You've decided to make a magnetic projectile launcher for your science project. An aluminum bar of length l = 5.19 cm slides along metal rails through a magnetic field B = 0.664 T. The switch closes at t = 0 s , while the bar is at rest, and a battery of emf = 16.50 V starts a current flowing around the loop. The battery had internal resistance, r = 0.139 Ω. The resistance of rails and the bar are effectively zero. What is the terminal speed (in m/s) of the bar? 

Transcribed Image Text:

The image depicts a simplified electrical circuit setup within a uniform magnetic field.
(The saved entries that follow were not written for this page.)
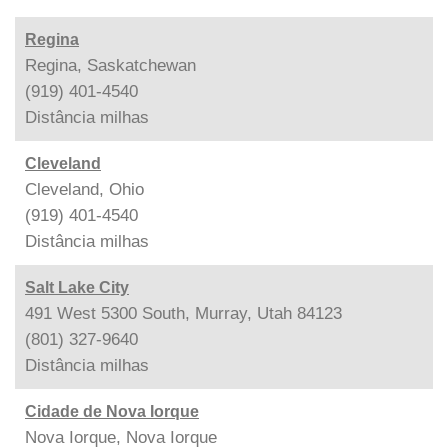
Regina
Regina, Saskatchewan
(919) 401-4540
Distância
milhas
Cleveland
Cleveland, Ohio
(919) 401-4540
Distância
milhas
Salt Lake City
491 West 5300 South, Murray, Utah 84123
(801) 327-9640
Distância
milhas
Cidade de Nova Iorque
Nova Iorque, Nova Iorque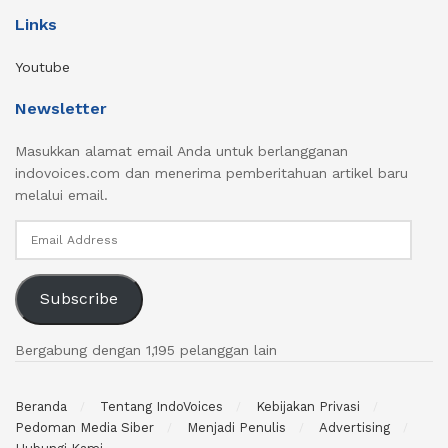
Links
Youtube
Newsletter
Masukkan alamat email Anda untuk berlangganan
indovoices.com dan menerima pemberitahuan artikel baru
melalui email.
Email
Address
Subscribe
Bergabung dengan 1,195 pelanggan lain
Beranda
Tentang IndoVoices
Kebijakan Privasi
Pedoman Media Siber
Menjadi Penulis
Advertising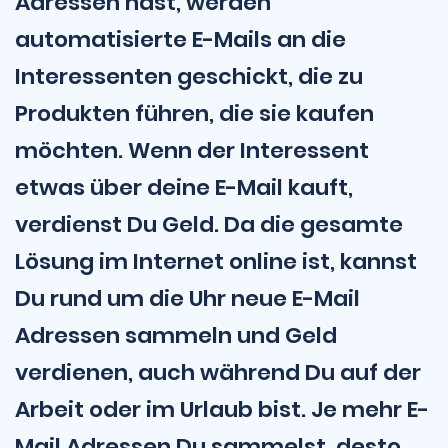
Adressen hast, werden
automatisierte E-Mails an die
Interessenten geschickt, die zu
Produkten führen, die sie kaufen
möchten. Wenn der Interessent
etwas über deine E-Mail kauft,
verdienst Du Geld. Da die gesamte
Lösung im Internet online ist, kannst
Du rund um die Uhr neue E-Mail
Adressen sammeln und Geld
verdienen, auch während Du auf der
Arbeit oder im Urlaub bist. Je mehr E-
Mail Adressen Du sammelst, desto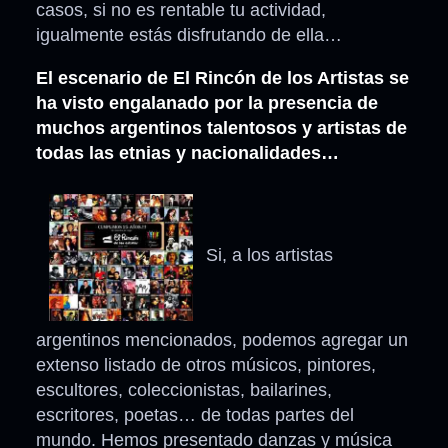
casos, si no es rentable tu actividad,
igualmente estás disfrutando de ella…
El escenario de El Rincón de los Artistas se
ha visto engalanado por la presencia de
muchos argentinos talentosos y artistas de
todas las etnias y nacionalidades…
Si, a los artistas
argentinos mencionados, podemos agregar un
extenso listado de otros músicos, pintores,
escultores, coleccionistas, bailarines,
escritores, poetas… de todas partes del
mundo. Hemos presentado danzas y música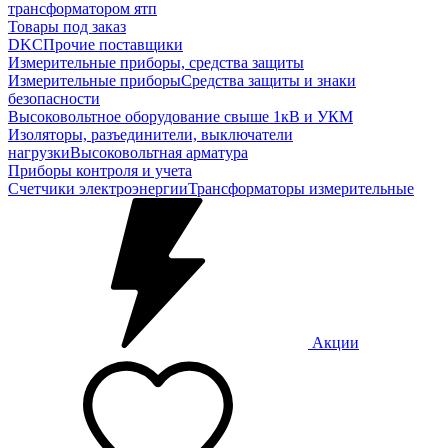
трансформатором ятп
Товары под заказ
DKC
Прочие поставщики
Измерительные приборы, средства защиты
Измерительные приборы
Средства защиты и знаки
безопасности
Высоковольтное оборудование свыше 1кВ и УКМ
Изоляторы, разъединители, выключатели
нагрузки
Высоковольтная арматура
Приборы контроля и учета
Счетчики электроэнергии
Трансформаторы измерительные
Акции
Here's a detailed description: 1. **Components**: - **Resistor (r)**: Represented by a zigzag symbol to indicate resistance in the circuit. - **Battery (\(\mathcal{E}_{\text{bat}}\))**: Shown with the classic symbol of a cell with positive and negative terminals, providing electromotive force (emf) to the circuit. - **Switch**: Depicted as a break in the line with a pivot, indicating that it can open or close the circuit. - **Metal Rod**: A gray rectangular object placed perpendicular to the wires; it presumably can move or interact within the magnetic field. 2. **Magnetic Field (\(\vec{B}\))**: - Represented by blue crosses (\(\times\)), indicating the direction of the magnetic field is into the page or screen. - The field is uniform across the area between the two parallel wires carrying current. 3. **Circuit Path**: - Two orange lines represent conducting wires that form the circuit loop. - The length (\(l\)) of the rod is indicated by a double arrow on the right side of the diagram. Overall, this setup is likely used to demonstrate electromagnetic principles such as the Lorentz force on the rod, where it experiences a force due to the interaction between the current through the rod and the magnetic field. The circuit would help in understanding concepts like induced electromotive force, magnetic flux, and current flow in a magnetic field.